◆ THE TASK
Copy the records word for word. Pictures do not go in.

◆ SUPPLIED RECORDS
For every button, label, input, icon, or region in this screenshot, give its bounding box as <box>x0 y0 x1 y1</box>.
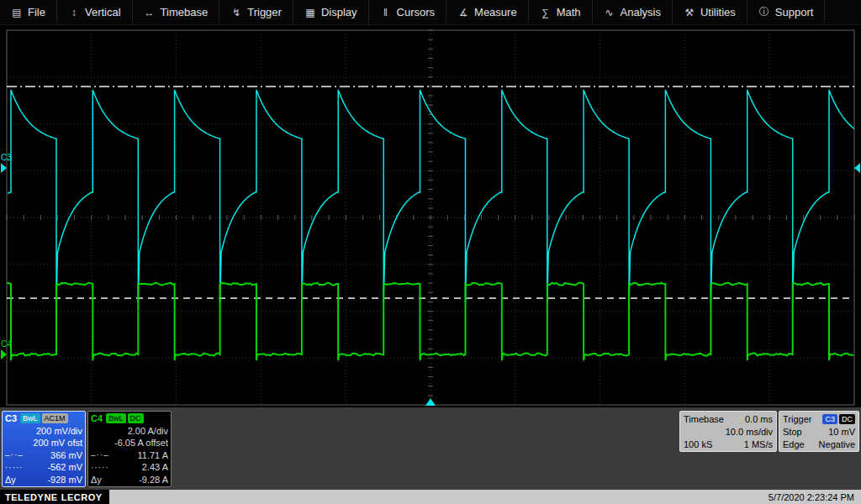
menu-item-file[interactable]: ▤File <box>0 0 57 24</box>
menu-item-trigger[interactable]: ↯Trigger <box>219 0 293 24</box>
file-icon: ▤ <box>11 7 23 18</box>
c3-cursor2-row: ·····-562 mV <box>5 461 82 474</box>
menu-item-file-label: File <box>28 6 45 18</box>
c3-label: C3 <box>5 413 17 423</box>
footer-bar: TELEDYNE LECROY 5/7/2020 2:23:24 PM <box>0 490 861 504</box>
menu-item-cursors-label: Cursors <box>397 6 436 18</box>
brand-primary: TELEDYNE <box>5 492 58 502</box>
support-icon: ⓘ <box>758 5 770 19</box>
menu-item-display-label: Display <box>321 6 357 18</box>
menu-item-math[interactable]: ∑Math <box>529 0 593 24</box>
c4-scale-row: 2.00 A/div <box>91 425 168 438</box>
trigger-type-value: Edge <box>783 439 805 449</box>
timebase-header-row: Timebase0.0 ms <box>684 412 773 425</box>
trigger-type-row: EdgeNegative <box>783 438 855 450</box>
menu-item-math-label: Math <box>557 6 581 18</box>
c4-label: C4 <box>91 413 103 423</box>
menu-item-analysis[interactable]: ∿Analysis <box>593 0 673 24</box>
c3-cursor1-value: 366 mV <box>50 450 82 460</box>
c4-descriptor-header: C4 BwL DC <box>91 412 168 425</box>
trigger-icon: ↯ <box>230 7 242 18</box>
menu-item-cursors[interactable]: ‖Cursors <box>369 0 447 24</box>
timebase-icon: ↔ <box>144 7 156 18</box>
math-icon: ∑ <box>540 7 552 18</box>
menu-item-timebase-label: Timebase <box>161 6 209 18</box>
trigger-title: Trigger <box>783 414 811 424</box>
c3-descriptor-box[interactable]: C3 BwL AC1M 200 mV/div 200 mV ofst –··–3… <box>2 411 86 487</box>
c3-delta-row: Δy-928 mV <box>5 474 82 486</box>
menu-item-utilities[interactable]: ⚒Utilities <box>673 0 747 24</box>
c4-descriptor-box[interactable]: C4 BwL DC 2.00 A/div -6.05 A offset –··–… <box>87 411 172 487</box>
dashdot-line-icon: –··– <box>91 450 109 459</box>
c4-cursor1-row: –··–11.71 A <box>91 449 168 462</box>
c4-scale-value: 2.00 A/div <box>128 426 168 436</box>
c3-descriptor-header: C3 BwL AC1M <box>5 412 82 425</box>
vertical-icon: ↕ <box>68 7 80 18</box>
c3-cursor1-row: –··–366 mV <box>5 449 82 462</box>
c3-scale-value: 200 mV/div <box>36 426 82 436</box>
c3-bandwidth-badge: BwL <box>20 413 40 423</box>
timebase-scale-row: 10.0 ms/div <box>684 425 773 438</box>
c3-offset-marker[interactable] <box>1 163 7 173</box>
menu-item-analysis-label: Analysis <box>621 6 661 18</box>
timebase-sampling-row: 100 kS1 MS/s <box>684 438 773 450</box>
analysis-icon: ∿ <box>604 7 615 18</box>
scope-display-area: C3C4 <box>0 25 861 407</box>
menu-bar: ▤File ↕Vertical ↔Timebase ↯Trigger ▦Disp… <box>0 0 861 25</box>
c3-offset-row: 200 mV ofst <box>5 437 82 449</box>
menu-item-timebase[interactable]: ↔Timebase <box>133 0 220 24</box>
c4-cursor2-value: 2.43 A <box>142 462 168 472</box>
utilities-icon: ⚒ <box>684 7 695 18</box>
c4-delta-value: -9.28 A <box>139 475 168 485</box>
menu-item-vertical[interactable]: ↕Vertical <box>57 0 133 24</box>
menu-item-support[interactable]: ⓘSupport <box>747 0 826 24</box>
trigger-source-badge: C3 <box>822 414 837 424</box>
trigger-mode-row: Stop10 mV <box>783 425 855 438</box>
c3-offset-value: 200 mV ofst <box>33 438 82 448</box>
timebase-samples-value: 100 kS <box>684 439 712 449</box>
c3-delta-value: -928 mV <box>47 475 82 485</box>
display-icon: ▦ <box>304 7 316 18</box>
menu-item-measure-label: Measure <box>474 6 517 18</box>
c4-cursor2-row: ·····2.43 A <box>91 461 168 474</box>
c4-bandwidth-badge: BwL <box>106 413 126 423</box>
c4-marker-label: C4 <box>1 339 12 349</box>
trigger-descriptor-box[interactable]: Trigger C3 DC Stop10 mV EdgeNegative <box>779 411 859 452</box>
c4-delta-label: Δy <box>91 475 102 485</box>
menu-item-display[interactable]: ▦Display <box>293 0 369 24</box>
c3-scale-row: 200 mV/div <box>5 425 82 438</box>
timebase-title: Timebase <box>684 414 724 424</box>
dotted-line-icon: ····· <box>91 463 109 472</box>
menu-item-trigger-label: Trigger <box>247 6 282 18</box>
trigger-level-marker[interactable] <box>854 163 860 173</box>
timebase-descriptor-box[interactable]: Timebase0.0 ms 10.0 ms/div 100 kS1 MS/s <box>679 411 777 452</box>
status-panel: C3 BwL AC1M 200 mV/div 200 mV ofst –··–3… <box>0 407 861 490</box>
trigger-coupling-badge: DC <box>839 414 855 424</box>
c4-cursor1-value: 11.71 A <box>138 450 169 460</box>
datetime: 5/7/2020 2:23:24 PM <box>769 492 854 502</box>
cursors-icon: ‖ <box>380 7 392 18</box>
c3-delta-label: Δy <box>5 475 16 485</box>
teledyne-lecroy-logo: TELEDYNE LECROY <box>0 490 109 504</box>
c3-cursor2-value: -562 mV <box>47 462 82 472</box>
trigger-header-row: Trigger C3 DC <box>783 412 855 425</box>
timebase-position-value: 0.0 ms <box>745 414 773 424</box>
c4-offset-row: -6.05 A offset <box>91 437 168 449</box>
measure-icon: ∡ <box>457 7 469 18</box>
c4-offset-marker[interactable] <box>1 349 7 360</box>
dotted-line-icon: ····· <box>5 463 24 472</box>
timebase-rate-value: 1 MS/s <box>744 439 773 449</box>
timebase-scale-value: 10.0 ms/div <box>726 427 773 437</box>
menu-item-utilities-label: Utilities <box>700 6 736 18</box>
c3-trace <box>8 90 854 302</box>
trigger-mode-value: Stop <box>783 427 802 437</box>
c4-delta-row: Δy-9.28 A <box>91 474 168 486</box>
dashdot-line-icon: –··– <box>5 450 24 459</box>
taskbar: 5/7/2020 2:23:24 PM <box>109 490 861 504</box>
menu-item-measure[interactable]: ∡Measure <box>446 0 529 24</box>
c3-marker-label: C3 <box>1 153 12 162</box>
brand-secondary: LECROY <box>61 492 103 502</box>
waveform-display[interactable]: C3C4 <box>0 25 861 407</box>
c4-coupling-badge: DC <box>128 413 144 423</box>
trigger-time-marker[interactable] <box>425 398 436 406</box>
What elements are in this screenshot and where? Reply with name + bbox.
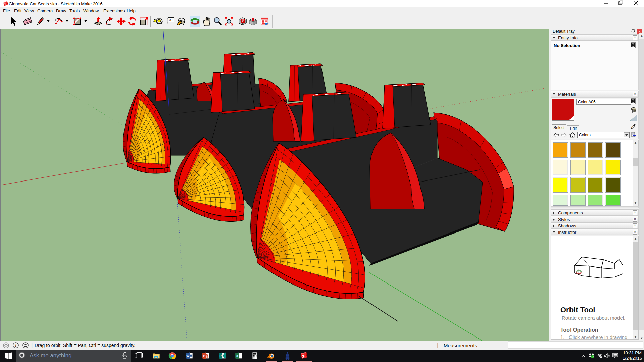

◆ FINISHED TASK
For every button, label, input, icon, or region in this screenshot, give its bounding box as <box>x0 y0 x1 y1</box>.
menu-item-file[interactable]: ▤File <box>0 0 57 24</box>
menu-item-trigger[interactable]: ↯Trigger <box>219 0 293 24</box>
file-icon: ▤ <box>11 7 23 18</box>
c3-cursor2-row: ·····-562 mV <box>5 461 82 474</box>
menu-item-file-label: File <box>28 6 45 18</box>
c3-label: C3 <box>5 413 17 423</box>
footer-bar: TELEDYNE LECROY 5/7/2020 2:23:24 PM <box>0 490 861 504</box>
menu-item-cursors-label: Cursors <box>397 6 436 18</box>
brand-primary: TELEDYNE <box>5 492 58 502</box>
support-icon: ⓘ <box>758 5 770 19</box>
menu-item-display-label: Display <box>321 6 357 18</box>
menu-item-math[interactable]: ∑Math <box>529 0 593 24</box>
c4-scale-row: 2.00 A/div <box>91 425 168 438</box>
trigger-type-value: Edge <box>783 439 805 449</box>
timebase-header-row: Timebase0.0 ms <box>684 412 773 425</box>
trigger-type-row: EdgeNegative <box>783 438 855 450</box>
menu-item-math-label: Math <box>557 6 581 18</box>
c4-label: C4 <box>91 413 103 423</box>
menu-item-analysis[interactable]: ∿Analysis <box>593 0 673 24</box>
c3-cursor1-value: 366 mV <box>50 450 82 460</box>
c4-descriptor-header: C4 BwL DC <box>91 412 168 425</box>
trigger-icon: ↯ <box>230 7 242 18</box>
menu-item-cursors[interactable]: ‖Cursors <box>369 0 447 24</box>
timebase-icon: ↔ <box>144 7 156 18</box>
math-icon: ∑ <box>540 7 552 18</box>
menu-item-timebase-label: Timebase <box>161 6 209 18</box>
trigger-title: Trigger <box>783 414 811 424</box>
c3-descriptor-box[interactable]: C3 BwL AC1M 200 mV/div 200 mV ofst –··–3… <box>2 411 86 487</box>
c3-delta-row: Δy-928 mV <box>5 474 82 486</box>
menu-item-utilities[interactable]: ⚒Utilities <box>673 0 747 24</box>
c4-descriptor-box[interactable]: C4 BwL DC 2.00 A/div -6.05 A offset –··–… <box>87 411 172 487</box>
dashdot-line-icon: –··– <box>91 450 109 459</box>
c4-cursor1-row: –··–11.71 A <box>91 449 168 462</box>
c4-scale-value: 2.00 A/div <box>128 426 168 436</box>
c3-descriptor-header: C3 BwL AC1M <box>5 412 82 425</box>
vertical-icon: ↕ <box>68 7 80 18</box>
c3-cursor1-row: –··–366 mV <box>5 449 82 462</box>
c3-scale-value: 200 mV/div <box>36 426 82 436</box>
c3-bandwidth-badge: BwL <box>20 413 40 423</box>
timebase-scale-row: 10.0 ms/div <box>684 425 773 438</box>
c3-offset-marker[interactable] <box>1 163 7 173</box>
menu-item-analysis-label: Analysis <box>621 6 661 18</box>
timebase-sampling-row: 100 kS1 MS/s <box>684 438 773 450</box>
analysis-icon: ∿ <box>604 7 615 18</box>
scope-display-area: C3C4 <box>0 25 861 407</box>
menu-bar: ▤File ↕Vertical ↔Timebase ↯Trigger ▦Disp… <box>0 0 861 25</box>
c3-offset-row: 200 mV ofst <box>5 437 82 449</box>
menu-item-timebase[interactable]: ↔Timebase <box>133 0 220 24</box>
c4-cursor2-value: 2.43 A <box>142 462 168 472</box>
utilities-icon: ⚒ <box>684 7 695 18</box>
c4-delta-value: -9.28 A <box>139 475 168 485</box>
menu-item-vertical[interactable]: ↕Vertical <box>57 0 133 24</box>
menu-item-support[interactable]: ⓘSupport <box>747 0 826 24</box>
trigger-source-badge: C3 <box>822 414 837 424</box>
trigger-mode-row: Stop10 mV <box>783 425 855 438</box>
c3-offset-value: 200 mV ofst <box>33 438 82 448</box>
timebase-samples-value: 100 kS <box>684 439 712 449</box>
c3-delta-value: -928 mV <box>47 475 82 485</box>
display-icon: ▦ <box>304 7 316 18</box>
menu-item-measure-label: Measure <box>474 6 517 18</box>
c4-cursor2-row: ·····2.43 A <box>91 461 168 474</box>
c4-bandwidth-badge: BwL <box>106 413 126 423</box>
c4-marker-label: C4 <box>1 339 12 349</box>
trigger-descriptor-box[interactable]: Trigger C3 DC Stop10 mV EdgeNegative <box>779 411 859 452</box>
c4-delta-label: Δy <box>91 475 102 485</box>
menu-item-display[interactable]: ▦Display <box>293 0 369 24</box>
c3-scale-row: 200 mV/div <box>5 425 82 438</box>
timebase-title: Timebase <box>684 414 724 424</box>
dotted-line-icon: ····· <box>91 463 109 472</box>
menu-item-trigger-label: Trigger <box>247 6 282 18</box>
trigger-level-marker[interactable] <box>854 163 860 173</box>
timebase-descriptor-box[interactable]: Timebase0.0 ms 10.0 ms/div 100 kS1 MS/s <box>679 411 777 452</box>
status-panel: C3 BwL AC1M 200 mV/div 200 mV ofst –··–3… <box>0 407 861 490</box>
trigger-coupling-badge: DC <box>839 414 855 424</box>
c4-cursor1-value: 11.71 A <box>138 450 169 460</box>
datetime: 5/7/2020 2:23:24 PM <box>769 492 854 502</box>
cursors-icon: ‖ <box>380 7 392 18</box>
c3-delta-label: Δy <box>5 475 16 485</box>
teledyne-lecroy-logo: TELEDYNE LECROY <box>0 490 109 504</box>
c3-cursor2-value: -562 mV <box>47 462 82 472</box>
trigger-header-row: Trigger C3 DC <box>783 412 855 425</box>
timebase-position-value: 0.0 ms <box>745 414 773 424</box>
c4-offset-row: -6.05 A offset <box>91 437 168 449</box>
measure-icon: ∡ <box>457 7 469 18</box>
c4-offset-marker[interactable] <box>1 349 7 360</box>
dotted-line-icon: ····· <box>5 463 24 472</box>
timebase-rate-value: 1 MS/s <box>744 439 773 449</box>
timebase-scale-value: 10.0 ms/div <box>726 427 773 437</box>
menu-item-utilities-label: Utilities <box>700 6 736 18</box>
c3-trace <box>8 90 854 302</box>
trigger-mode-value: Stop <box>783 427 802 437</box>
c4-delta-row: Δy-9.28 A <box>91 474 168 486</box>
dashdot-line-icon: –··– <box>5 450 24 459</box>
taskbar: 5/7/2020 2:23:24 PM <box>109 490 861 504</box>
menu-item-measure[interactable]: ∡Measure <box>446 0 529 24</box>
c3-marker-label: C3 <box>1 153 12 162</box>
brand-secondary: LECROY <box>61 492 103 502</box>
waveform-display[interactable]: C3C4 <box>0 25 861 407</box>
c4-coupling-badge: DC <box>128 413 144 423</box>
trigger-time-marker[interactable] <box>425 398 436 406</box>
What elements are in this screenshot and where? Reply with name + bbox.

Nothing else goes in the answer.